Tuesday, March 6, 2007

Minute-by-Minute: UFC 68


By Jake Rossen

There would normally be little incentive to recap what many assumed would be Randy Couture's career funeral. (Even though much of Sherdog.com's offerings are dejecting, it's not on purpose.) But UFC 68, telecast Saturday from Columbus, Ohio, had a radically different result, one that was less Brian's Song on the Depress-o-meter and more Rocky Balboa.

Because the evening is destined to be remembered fondly — and because my gas bill is due — I offer these observations.

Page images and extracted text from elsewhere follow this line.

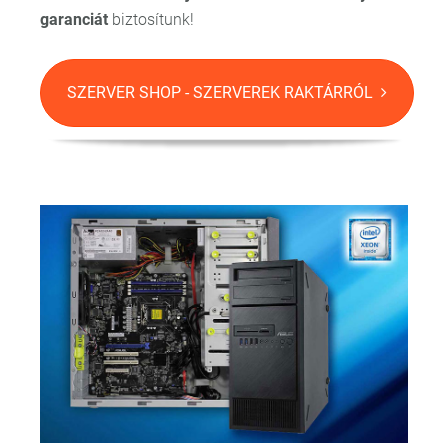
garanciát
biztosítunk!
SZERVER SHOP - SZERVEREK RAKTÁRRÓL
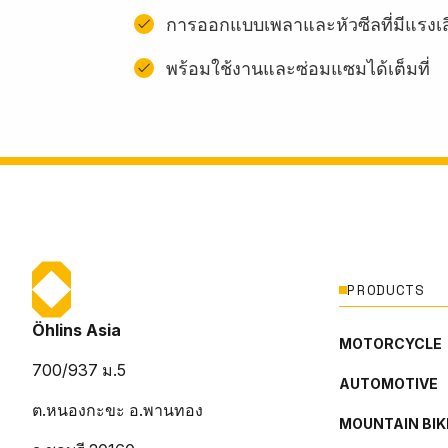
การออกแบบเพลาและหัวซีลที่มีแรงเ
พร้อมใช้งานและซ่อมแซมได้เต็มที่
PRODUCTS
Öhlins Asia
MOTORCYCLE
700/937 ม.5
AUTOMOTIVE
ต.หนองกะขะ อ.พานทอง
MOUNTAIN BIK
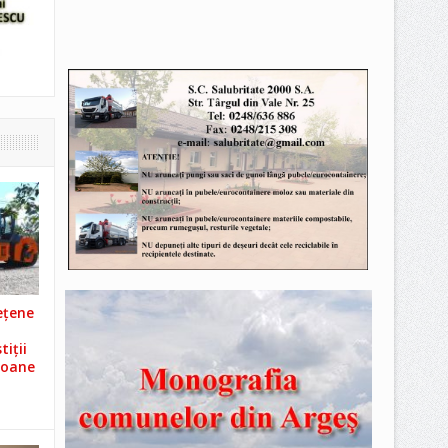
ețene
iții
ioane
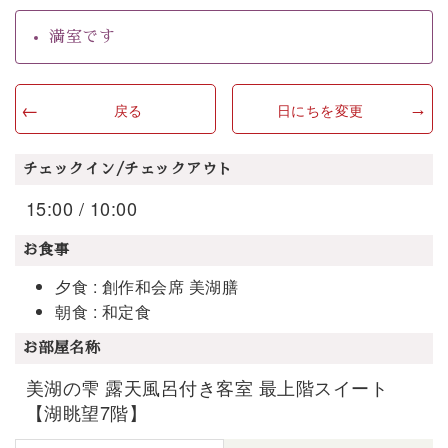
満室です
戻る
日にちを変更
チェックイン/チェックアウト
15:00 / 10:00
お食事
夕食 : 創作和会席 美湖膳
朝食 : 和定食
お部屋名称
美湖の雫 露天風呂付き客室 最上階スイート
【湖眺望7階】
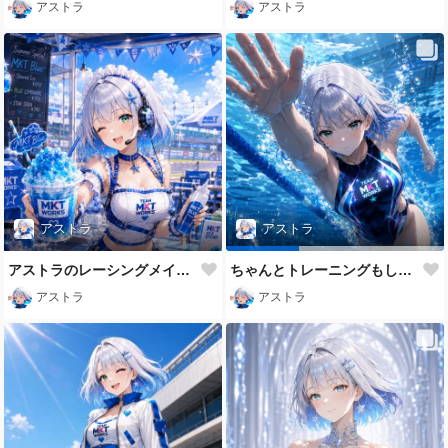
アストラ
アストラ
アストラ
アストラ
アストラのレーシングメイドだよ💕
ちゃんとトレーニングもします😉✨
アストラ
アストラ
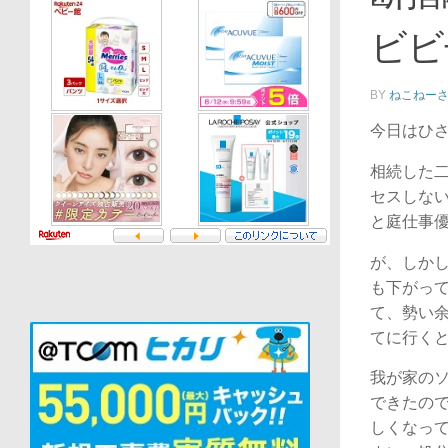
ビビ
BY
ねこねー
今日はひ
相続した
セスしな
と庭仕事
が、しか
も下がっ
て、勢い
てに行く
我が家のソ
できたの
しくなっ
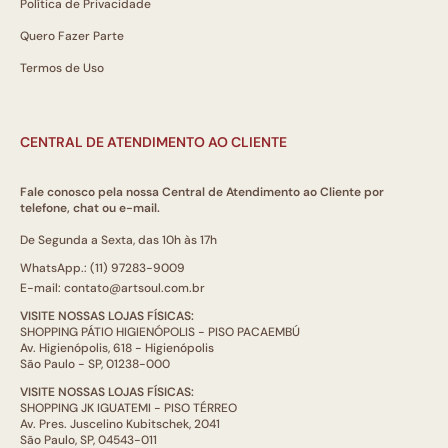
Política de Privacidade
Quero Fazer Parte
Termos de Uso
CENTRAL DE ATENDIMENTO AO CLIENTE
Fale conosco pela nossa Central de Atendimento ao Cliente por
telefone, chat ou e-mail.
De Segunda a Sexta, das 10h às 17h
WhatsApp.: (11) 97283-9009
E-mail: contato@artsoul.com.br
VISITE NOSSAS LOJAS FÍSICAS:
SHOPPING PÁTIO HIGIENÓPOLIS - PISO PACAEMBÚ
Av. Higienópolis, 618 - Higienópolis
São Paulo - SP, 01238-000
VISITE NOSSAS LOJAS FÍSICAS:
SHOPPING JK IGUATEMI - PISO TÉRREO
Av. Pres. Juscelino Kubitschek, 2041
São Paulo, SP, 04543-011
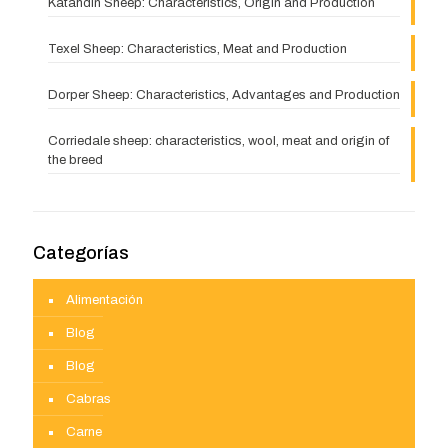
Katahdin Sheep: Characteristics, Origin and Production
Texel Sheep: Characteristics, Meat and Production
Dorper Sheep: Characteristics, Advantages and Production
Corriedale sheep: characteristics, wool, meat and origin of
the breed
Categorías
Alimentación
Blog
Blog
Cabras
Carne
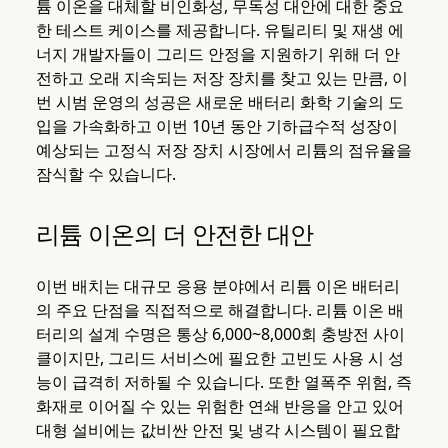
튬 이온을 대체할 비인화성, 무독성 대안에 대한 중요
한 테스트 케이스를 제공합니다. 유틸리티 및 재생 에
너지 개발자들이 그리드 안정을 지원하기 위해 더 안
전하고 오래 지속되는 저장 장치를 찾고 있는 만큼, 이
번 시범 운영의 성공은 새로운 배터리 화학 기술의 도
입을 가속화하고 이번 10년 동안 기하급수적 성장이
예상되는 고정식 저장 장치 시장에서 리튬의 점유율을
잠식할 수 있습니다.
리튬 이온의 더 안전한 대안
이번 배치는 대규모 응용 분야에서 리튬 이온 배터리
의 주요 단점을 직접적으로 해결합니다. 리튬 이온 배
터리의 설계 수명은 통상 6,000~8,000회 충방전 사이
클이지만, 그리드 서비스에 필요한 고빈도 사용 시 성
능이 급격히 저하될 수 있습니다. 또한 열폭주 위험, 즉
화재로 이어질 수 있는 위험한 연쇄 반응을 안고 있어
대형 설비에는 값비싼 안전 및 냉각 시스템이 필요합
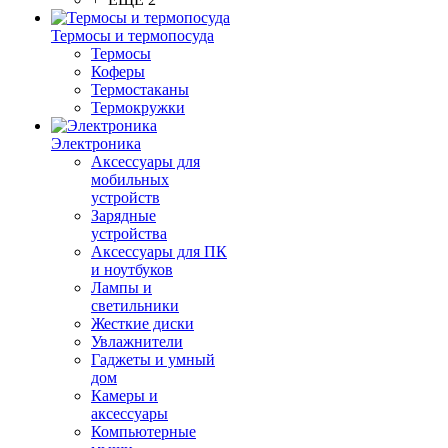
Термосы и термопосуда
Термосы
Коферы
Термостаканы
Термокружки
Электроника
Аксессуары для
мобильных
устройств
Зарядные
устройства
Аксессуары для ПК
и ноутбуков
Лампы и
светильники
Жесткие диски
Увлажнители
Гаджеты и умный
дом
Камеры и
аксессуары
Компьютерные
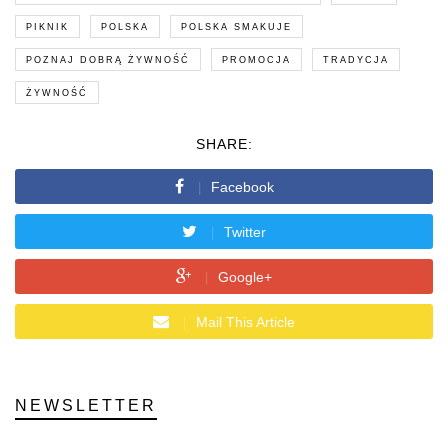
PIKNIK
POLSKA
POLSKA SMAKUJE
POZNAJ DOBRĄ ŻYWNOŚĆ
PROMOCJA
TRADYCJA
ŻYWNOŚĆ
SHARE:
Facebook
Twitter
Google+
Mail This Article
NEWSLETTER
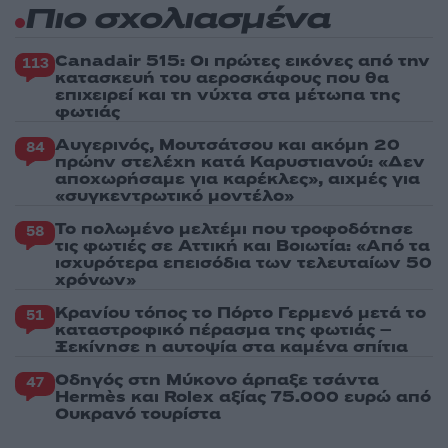
Πιο σχολιασμένα
Canadair 515: Οι πρώτες εικόνες από την
113
κατασκευή του αεροσκάφους που θα
επιχειρεί και τη νύχτα στα μέτωπα της
φωτιάς
Αυγερινός, Μουτσάτσου και ακόμη 20
84
πρώην στελέχη κατά Καρυστιανού: «Δεν
αποχωρήσαμε για καρέκλες», αιχμές για
«συγκεντρωτικό μοντέλο»
Το πολωμένο μελτέμι που τροφοδότησε
58
τις φωτιές σε Αττική και Βοιωτία: «Από τα
ισχυρότερα επεισόδια των τελευταίων 50
χρόνων»
Κρανίου τόπος το Πόρτο Γερμενό μετά το
51
καταστροφικό πέρασμα της φωτιάς –
Ξεκίνησε η αυτοψία στα καμένα σπίτια
Οδηγός στη Μύκονο άρπαξε τσάντα
47
Hermès και Rolex αξίας 75.000 ευρώ από
Ουκρανό τουρίστα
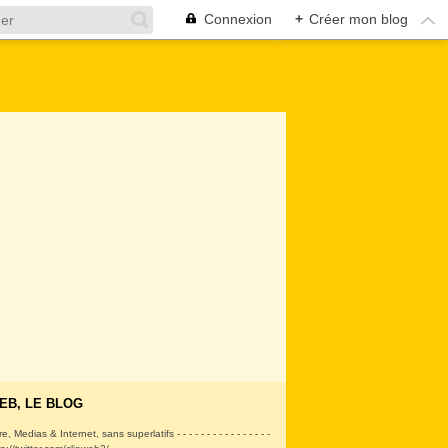
Connexion
+
Créer mon blog
EB, LE BLOG
ire, Medias & Internet, sans superlatifs - - - - - - - - - - - - - - - -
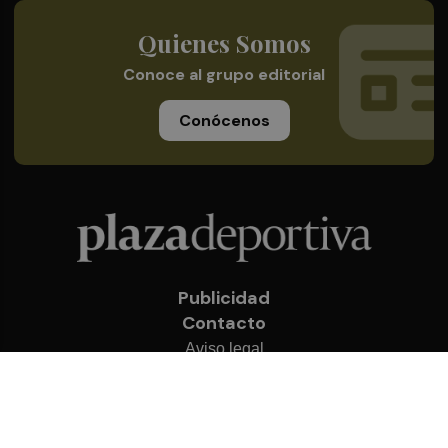
Quienes Somos
Conoce al grupo editorial
Conócenos
Publicidad
Contacto
Aviso legal
Política de privacidad
Cookies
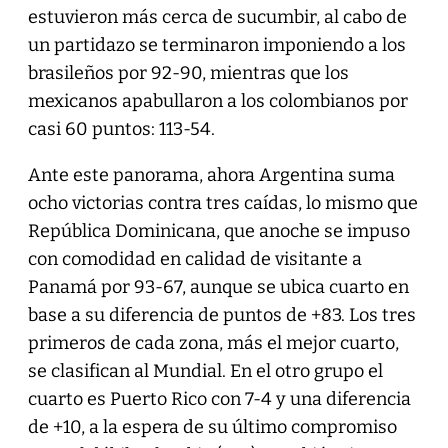
estuvieron más cerca de sucumbir, al cabo de
un partidazo se terminaron imponiendo a los
brasileños por 92-90, mientras que los
mexicanos apabullaron a los colombianos por
casi 60 puntos: 113-54.
Ante este panorama, ahora Argentina suma
ocho victorias contra tres caídas, lo mismo que
República Dominicana, que anoche se impuso
con comodidad en calidad de visitante a
Panamá por 93-67, aunque se ubica cuarto en
base a su diferencia de puntos de +83. Los tres
primeros de cada zona, más el mejor cuarto,
se clasifican al Mundial. En el otro grupo el
cuarto es Puerto Rico con 7-4 y una diferencia
de +10, a la espera de su último compromiso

10:00 p.m. A last-minute run for Baked Doritos has gone awry; I'm sitting at a stop light in my car. Sepia Gladiator Guy will have to start fondling dirt without me.

10:02 p.m. Well-fed Mike Goldberg announces a raucous crowd of 19,000 at Nationwide Arena in Columbus. Despite combined efforts, their slurred cheers fail to drown him out.

10:04 p.m. Goldberg and Joe Rogan discuss Randy Couture (Pictures)'s chances in tonight's main event against gargantuan Tim Sylvia (Pictures). Because of his age, I'd slot his odds somewhere in the lower middle of the warrior spectrum, with the high end being "Cro Cop" and the low end being Urkel.

10:06 p.m. Rogan explains that Jason McDonald trains with Greg Jackson's crew. "You know what a phenomenal camp that is," he tells Goldberg, who nods. Somehow, I really doubt he does.

10:12 p.m. Underdog Jason Lambert (Pictures) enters the arena to Johnny Cash.

10:13 p.m. Renato Sobral (Pictures) enters, sporting a scowl that seems a little too forced to really be effective. Then again, it's not me in the ring with him.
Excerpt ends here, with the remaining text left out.